The texture of everyday life gone by

Una Margaret Snowdon (1887-1954)

The Life of Una Margaret Part (1887–1954)


Studio portrait of Una Margaret Part, born 1887 in Sunninghill, Berkshire, taken in her later yearsUna Margaret Part’s life spanned a transformative period in British history, beginning in the late Victorian era and concluding in post-war London. Born in 1887 in the leafy Berkshire parish of Sunninghill, Una’s story is a window into the lives of upper-middle-class English families, marked by tradition, resilience, and change.

Early Life and Family Background
Una was the cherished daughter of James and Edith Part. At the time of her birth, James was 46 and Edith was 40—both mature parents by the standards of the time, likely indicating a stable and established household. Sunninghill, located in the Royal County of Berkshire, was a place of genteel society, close to Ascot and Windsor, and Una’s upbringing would have been coloured by the values and expectations of Edwardian England.

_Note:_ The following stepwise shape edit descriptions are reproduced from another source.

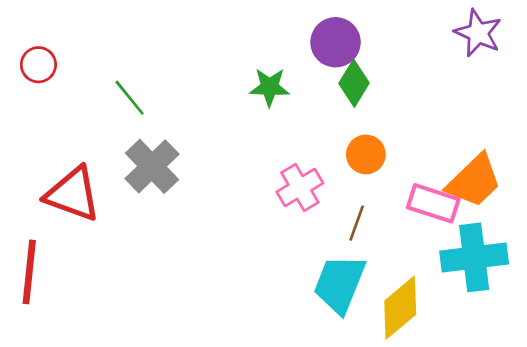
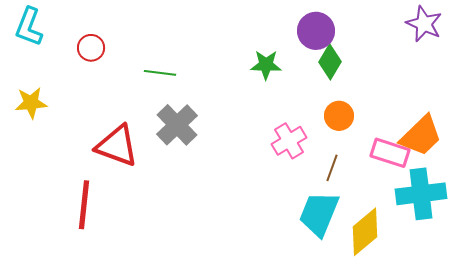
green line: (130, 98) -> (160, 73), turned -44

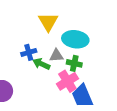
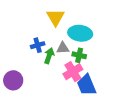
green arrow: (41, 64) -> (49, 56), turned 84

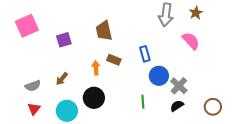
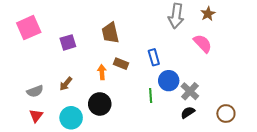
green line: (143, 102) -> (151, 95), moved

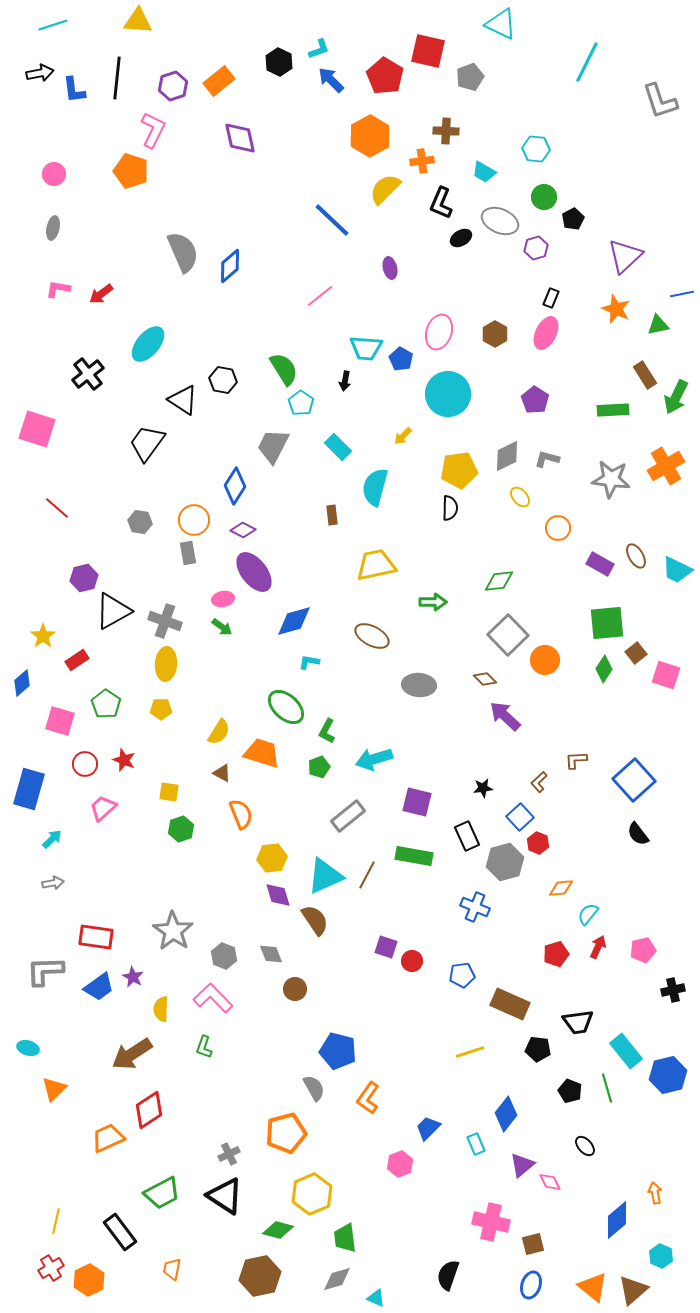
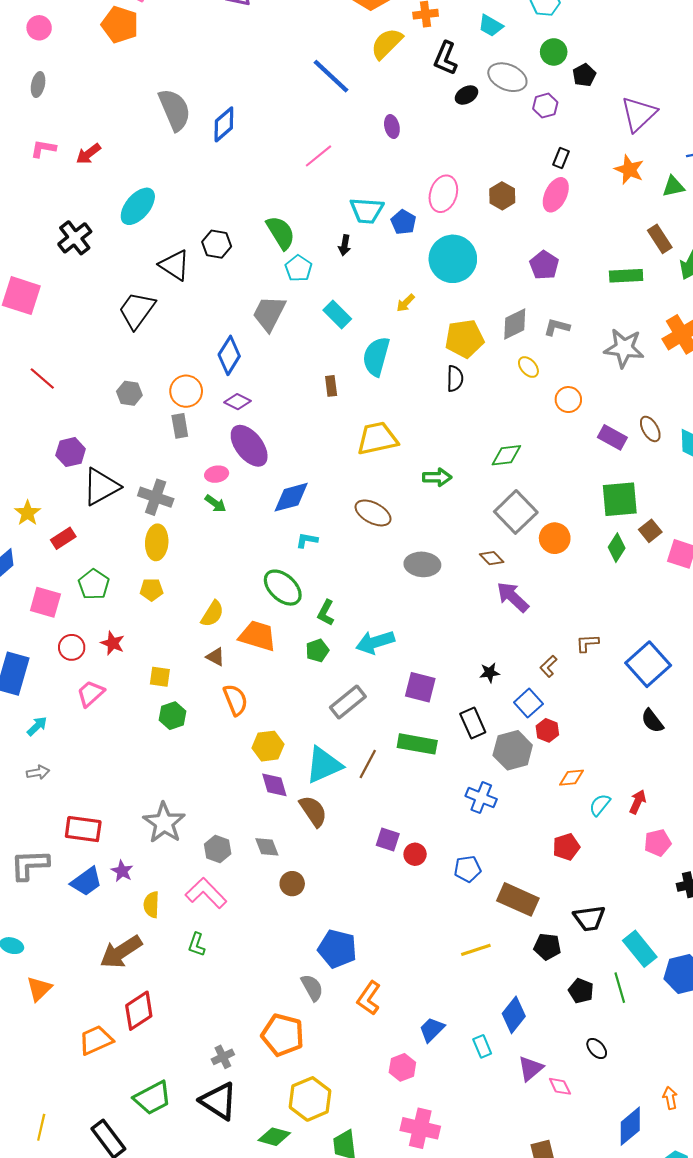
red arrow: (598, 947) -> (638, 802), moved
orange pentagon: (286, 1133) -> (283, 1035), turned 30
pink cross: (491, 1222) -> (420, 1128), moved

The late 19th century was an era when family connections and social standing played vital roles. The Parts were almost certainly respected in their community, able to provide Una with the education and refinements suitable for a young woman of her class. She would have come of age in a world shaped by horse-drawn carriages, servants, and a social calendar defined by seasons and propriety.

Marriage and Motherhood
As a young woman, Una married Alexander Francis Part. The marriage not only cemented her place within the family but also allowed her to fulfil the central Edwardian expectation of womanhood: to become a wife and mother. Together, Una and Alexander had two children, and it is through her role as a mother that Una’s legacy most tangibly endures.

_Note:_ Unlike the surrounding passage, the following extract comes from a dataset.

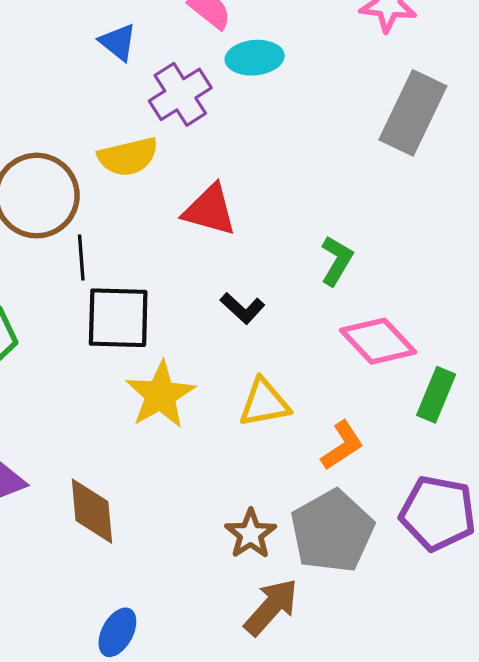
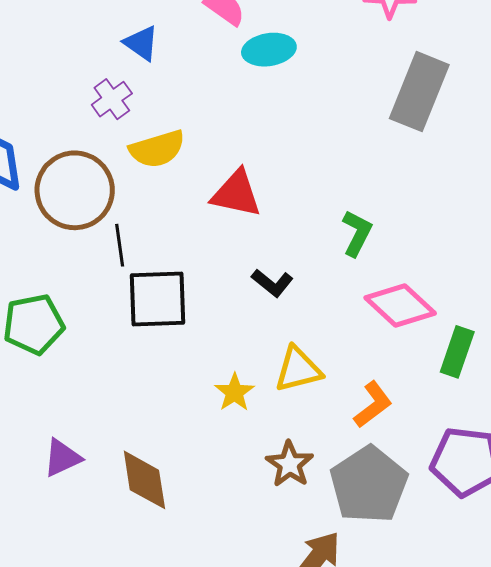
purple cross: (180, 94) -> (112, 99), moved, size x0.7
yellow star: (160, 395) -> (234, 392), moved, size x0.6
brown star: (251, 534) -> (290, 464), moved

Motherhood in Edwardian and early 20th-century Britain was both a private and public responsibility. Una would have been responsible not only for the well-being and education of her children but also for upholding the family’s reputation and managing its social affairs. This period of Una’s life would have included the upheaval of the First World War, a time when many families faced uncertainty, loss, and rapid social change.

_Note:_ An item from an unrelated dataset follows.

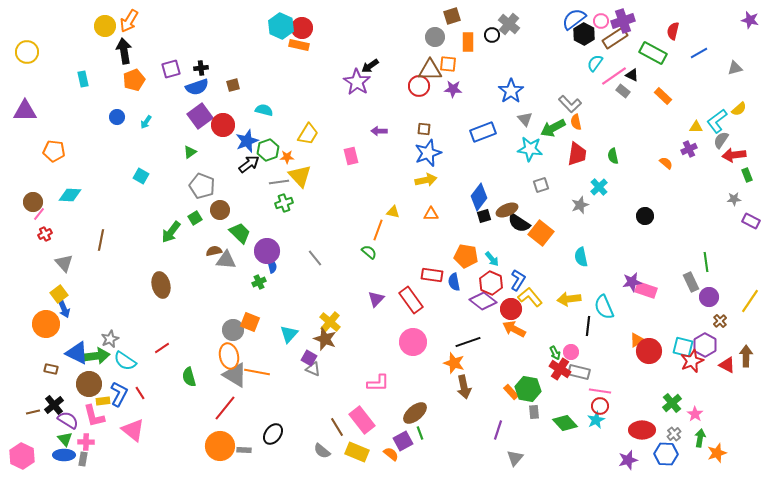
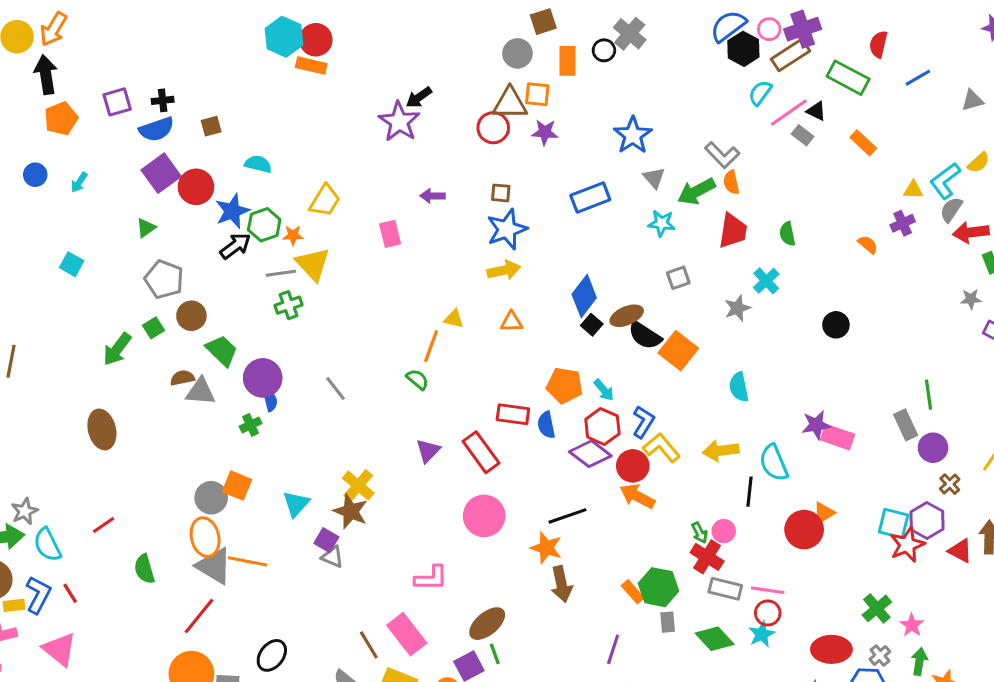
cyan star: (530, 149) -> (662, 223), size x0.7
black square: (484, 216) -> (592, 325), turned -32
red circle: (649, 351) -> (804, 530), moved
cyan semicircle: (125, 361) -> (47, 545), turned 30
gray rectangle: (579, 372) -> (725, 589), moved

1921 Census return for Una Margaret Part and family, 9 Ashburn Place, Kensington, London, showing family members, ages, and household staff including butler and maids
1921 Census – Una Margaret Part & Family, 9 Ashburn Place, London: This official census record captures Una Margaret Part, her husband Alexander Francis Part, their four children, and four live-in staff (butler, nursery maid, housemaid, and kitchenmaid) at their prestigious Kensington address. The document highlights the family’s social status and lifestyle in post-Edwardian London.

By 1921, Una Margaret Part was living with her husband, Alexander Francis Part, at 9 Ashburn Place, in the affluent borough of Kensington, London. The census of that year reveals not only their growing family—four children ranging in age from 20 down to 2—but also a household supported by a butler, nursery maid, housemaid, and kitchenmaid. Una herself, in her mid-thirties, is recorded as being “at home,” the matriarch of a bustling urban household. Her husband, Alexander, was a company director for Trust Houses Ltd., underscoring the family’s comfortable social standing. The scale of their home life, with multiple staff, hints at a lifestyle of privilege and complex domestic management. The children’s spread in ages, and the family’s location in one of London’s most desirable addresses, reflect both stability and the expectations of upper-middle-class society in post-Edwardian Britain.

Later Life and Second Marriage
Una’s life took a significant turn in April 1940, when, at the age of 53, she married William Malcolmson Reynolds. This marriage, occurring as the Second World War was beginning to convulse Britain, suggests a woman of resilience and adaptability. To remarry at this stage—when many women of her age would have been considered matronly, even elderly by contemporary standards—speaks to her independence and capacity for reinvention.

The marriage to William Malcolmson Reynolds, set against the backdrop of wartime London, would have presented new challenges and experiences. London in the 1940s was a city under siege, its citizens adapting to rationing, air raids, and the constant threat of loss. Una’s decision to remarry and relocate—ultimately spending her final years in London—marks her as a woman not content to rest on the past, but willing to face the future, however uncertain.

Death and Legacy
Una Margaret Part died on 21 May 1954 in London, aged 67. Her passing closed a chapter that had begun in the tranquil Victorian countryside and ended in the vibrant, if scarred, metropolis of post-war England. She left behind a lineage through her two children, and a story emblematic of so many women of her era: shaped by duty, resilience, and the quiet, powerful influence exerted within the family and the wider world.

Conclusion
While records give us only glimpses—birth dates, marriages, the names of parents, spouses, and children—the facts of Una Margaret Part’s life sketch the outline of a woman who bridged two centuries and two very different Englands. Her journey from Sunninghill to London, from maidenhood through motherhood and into renewed partnership late in life, is a testament to adaptability, endurance, and the understated strength of women whose stories are so often condensed into genealogical facts.

I acquired a single image of Una on the ‎29 ‎October ‎2013.